Illinois state lawmakers didn’t legalize sports betting during the 2018 legislative session, but Representative Bob Rita (D-Blue Island) is doing everything he can to make sure the body is ready for the next session.
Rita announced via press release earlier this week that he will hold two subcommittee hearings involving Illinois sports betting later this year. The first hearing is set for Aug. 22 in Chicago and the second for Oct. 3 in Springfield. The hearings will be held by the subcommittees on Gaming and Sales and Other Taxes of which Rita is the sub-chairperson.
According to the press release, the goal is to cover sports betting, DFS, online casinos, and online poker — and to try to generate some revenue to help right the state’s ailing financial situation.
Representative Looking to Illinois Sports Betting to Help Alleviate State’s Debt.
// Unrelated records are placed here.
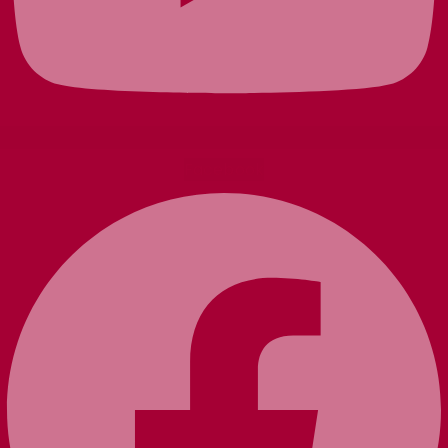
Facebook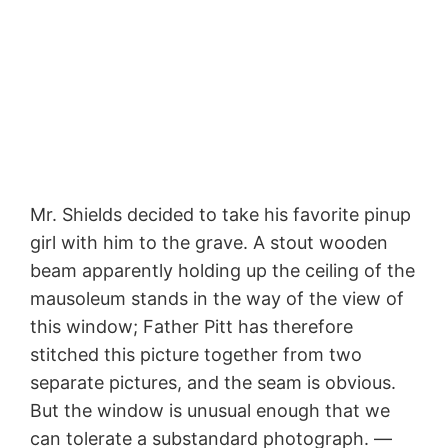
Mr. Shields decided to take his favorite pinup
girl with him to the grave. A stout wooden
beam apparently holding up the ceiling of the
mausoleum stands in the way of the view of
this window; Father Pitt has therefore
stitched this picture together from two
separate pictures, and the seam is obvious.
But the window is unusual enough that we
can tolerate a substandard photograph. —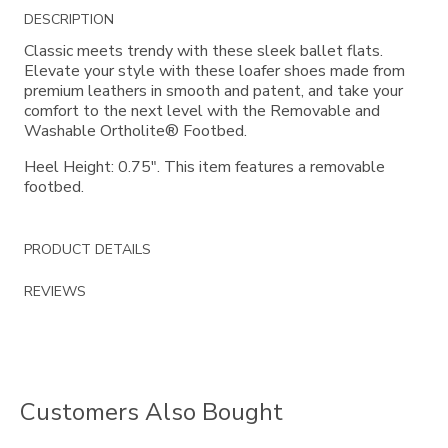
Additional
DESCRIPTION
Information
Classic meets trendy with these sleek ballet flats.
Elevate your style with these loafer shoes made from
premium leathers in smooth and patent, and take your
comfort to the next level with the Removable and
Washable Ortholite® Footbed.
Heel Height: 0.75". This item features a removable
footbed.
PRODUCT DETAILS
REVIEWS
Customers Also Bought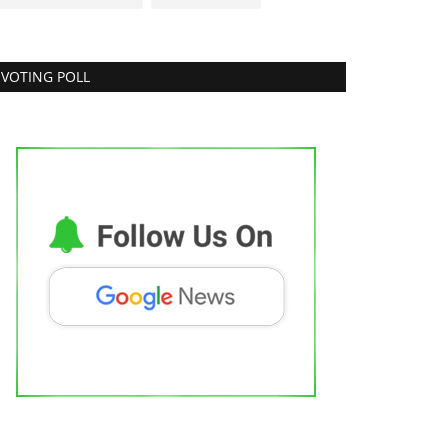
VOTING POLL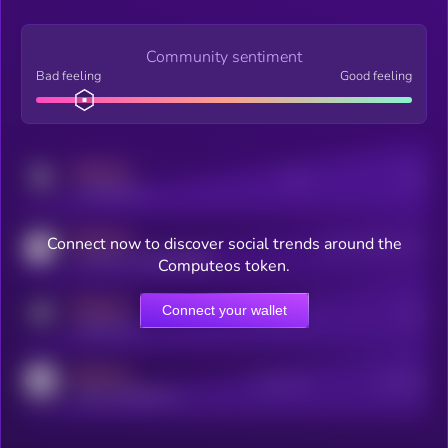
Community sentiment
Bad feeling
Good feeling
MEDIUM
Posts
Users
x.com/kryll_io
MEDIUM
Connect now to discover social trends around the
Users watching this token
coingecko.com/coins/kryll
Computeos token.
MEDIUM
Connect your wallet
Online Users
Users
t.me/kryll_io
MEDIUM
Active Users
Subscribers
reddit.com/r/kryll_io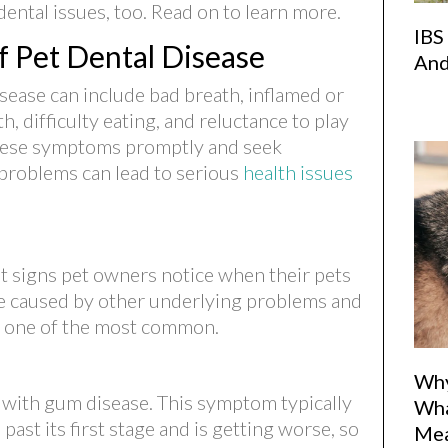
dental issues, too. Read on to learn more.
IBS
 Pet Dental Disease
And
sease can include bad breath, inflamed or
, difficulty eating, and reluctance to play
 these symptoms promptly and seek
(opens in 
 problems can lead to serious
health issues
rst signs pet owners notice when their pets
be caused by other underlying problems and
is one of the most common.
Why
 with gum disease. This symptom typically
Wha
ast its first stage and is getting worse, so
Me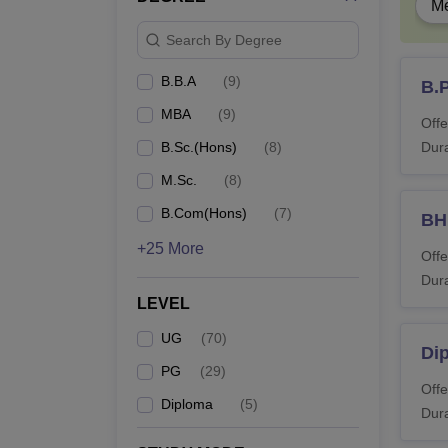
Me
Search By Degree
B.
B.B.A
(
9
)
B.
B
MBA
(
9
)
Offe
B.Sc.(Hons)
(
8
)
Dura
B
M.Sc.
(
8
)
B.Com(Hons)
(
7
)
B
B.
+25 More
Offe
Dura
B.
LEVEL
UG
(
70
)
Dip
PG
(
29
)
B
Offe
Diploma
(
5
)
Dura
B.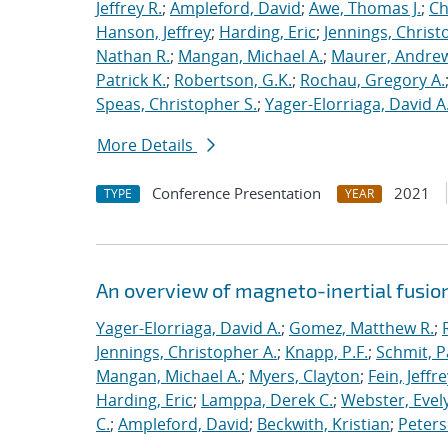
Jeffrey R.
;
Ampleford, David
;
Awe, Thomas J.
;
Ch
Hanson, Jeffrey
;
Harding, Eric
;
Jennings, Christ
Nathan R.
;
Mangan, Michael A.
;
Maurer, Andrew
Patrick K.
;
Robertson, G.K.
;
Rochau, Gregory A.
Speas, Christopher S.
;
Yager-Elorriaga, David A
More Details
Conference Presentation
2021
TYPE
YEAR
An overview of magneto-inertial fusio
Yager-Elorriaga, David A.
;
Gomez, Matthew R.
;
Jennings, Christopher A.
;
Knapp, P.F.
;
Schmit, P
Mangan, Michael A.
;
Myers, Clayton
;
Fein, Jeffre
Harding, Eric
;
Lamppa, Derek C.
;
Webster, Evel
C.
;
Ampleford, David
;
Beckwith, Kristian
;
Peters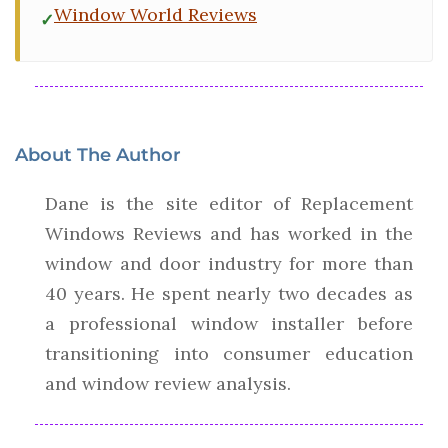
Window World Reviews
About The Author
Dane is the site editor of Replacement
Windows Reviews and has worked in the
window and door industry for more than
40 years. He spent nearly two decades as
a professional window installer before
transitioning into consumer education
and window review analysis.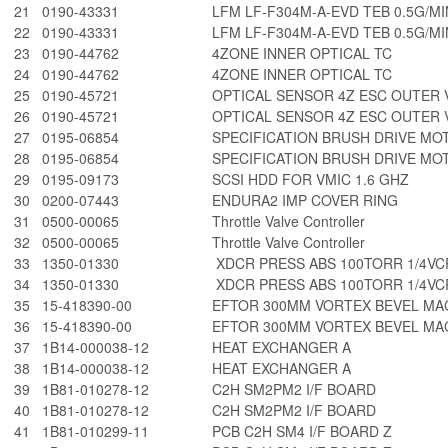
21
0190-43331
LFM LF-F304M-A-EVD TEB 0.5G/MI
22
0190-43331
LFM LF-F304M-A-EVD TEB 0.5G/MI
23
0190-44762
4ZONE INNER OPTICAL TC
24
0190-44762
4ZONE INNER OPTICAL TC
25
0190-45721
OPTICAL SENSOR 4Z ESC OUTER 
26
0190-45721
OPTICAL SENSOR 4Z ESC OUTER 
27
0195-06854
SPECIFICATION BRUSH DRIVE MO
28
0195-06854
SPECIFICATION BRUSH DRIVE MO
29
0195-09173
SCSI HDD FOR VMIC 1.6 GHZ
30
0200-07443
ENDURA2 IMP COVER RING
31
0500-00065
Throttle Valve Controller
32
0500-00065
Throttle Valve Controller
33
1350-01330
XDCR PRESS ABS 100TORR 1/4VC
34
1350-01330
XDCR PRESS ABS 100TORR 1/4VC
35
15-418390-00
EFTOR 300MM VORTEX BEVEL MAC
36
15-418390-00
EFTOR 300MM VORTEX BEVEL MAC
37
1B14-000038-12
HEAT EXCHANGER A
38
1B14-000038-12
HEAT EXCHANGER A
39
1B81-010278-12
C2H SM2PM2 I/F BOARD
40
1B81-010278-12
C2H SM2PM2 I/F BOARD
41
1B81-010299-11
PCB C2H SM4 I/F BOARD Z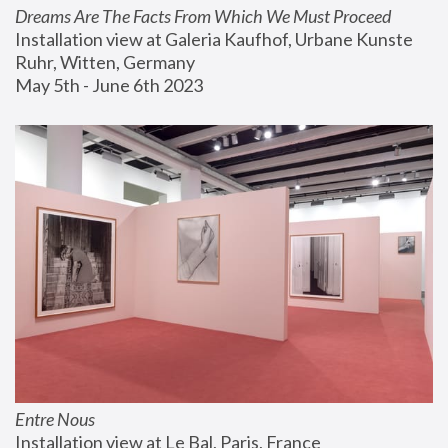
Dreams Are The Facts From Which We Must Proceed
Installation view at Galeria Kaufhof, Urbane Kunste 
Ruhr, Witten, Germany
May 5th - June 6th 2023
Entre Nous
Installation view at Le Bal, Paris, France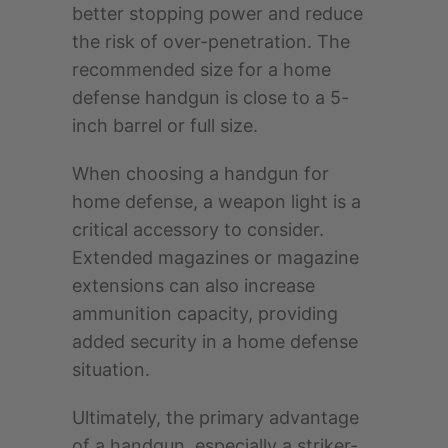
better stopping power and reduce
the risk of over-penetration. The
recommended size for a home
defense handgun is close to a 5-
inch barrel or full size.
When choosing a handgun for
home defense, a weapon light is a
critical accessory to consider.
Extended magazines or magazine
extensions can also increase
ammunition capacity, providing
added security in a home defense
situation.
Ultimately, the primary advantage
of a handgun, especially a striker-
“As I have said from the beginning in working on this issue, gaming expansion presents many tremendous opportunities to create revenue, jobs and economic growth in Illinois,” Rita said in the release. “The gaming landscape has changed significantly since I took on this issue five years ago, and I want to use these hearings to understand how those changes present new opportunities for us to put the right package together as we look to meet budget needs and provide a spark for our economy.”
The driving factor behind legalizing sports betting – and any other new revenue sources in Illinois – is the state’s dreadful finances. The state reportedly has the lowest credit rating in the country and is already $16 billion in debt. It’s unlikely sports betting would solve that problem – a study earlier this year predicts that New York will be largest sports betting market in the U.S. and will net $700 million in annual revenue within the next five years.
Illinois Lawmakers Have Been Trying to Make Illinois Sports Betting and Other Revenue Sources Legal for at Least 5 Years.
Rita has had his hand in sports betting and gaming legislation in Illinois over the long term. Dating back to 2014, Rita attempted to legalize online gaming, but with no success. He tried again in 2016 and 2017. In 2017, he also sponsored a bill recommending that Congress repeal PASPA, and since has sponsored bills relating to advance deposits, video gaming, and the creation of the Chicago Casino Development Authority.
The goal of Rita’s hearings is to educate lawmakers and develop a consensus ahead of the 2019 session. Should legislation come out of the hearings, it would not be voted on until after the state’s November mid-term elections.